■ YOUR OBJECTIVE ■
Only the lines from the one with "Reciba toda la" onward are wanted, through the last line of the entries, set down exactly.

Items listed in a dataset

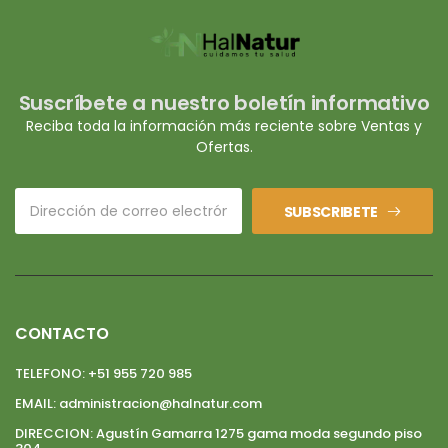
Suscríbete a nuestro boletín informativo
Reciba toda la información más reciente sobre Ventas y
Ofertas.
SUBSCRIBETE
CONTACTO
TELEFONO:
+51 955 720 985
EMAIL:
administracion@halnatur.com
DIRECCION:
Agustín Gamarra 1275 gama moda segundo piso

■ RESULT OF THIS TASK ■
Reciba toda la información más reciente sobre Ventas y
Ofertas.
SUBSCRIBETE
CONTACTO
TELEFONO:
+51 955 720 985
EMAIL:
administracion@halnatur.com
DIRECCION:
Agustín Gamarra 1275 gama moda segundo piso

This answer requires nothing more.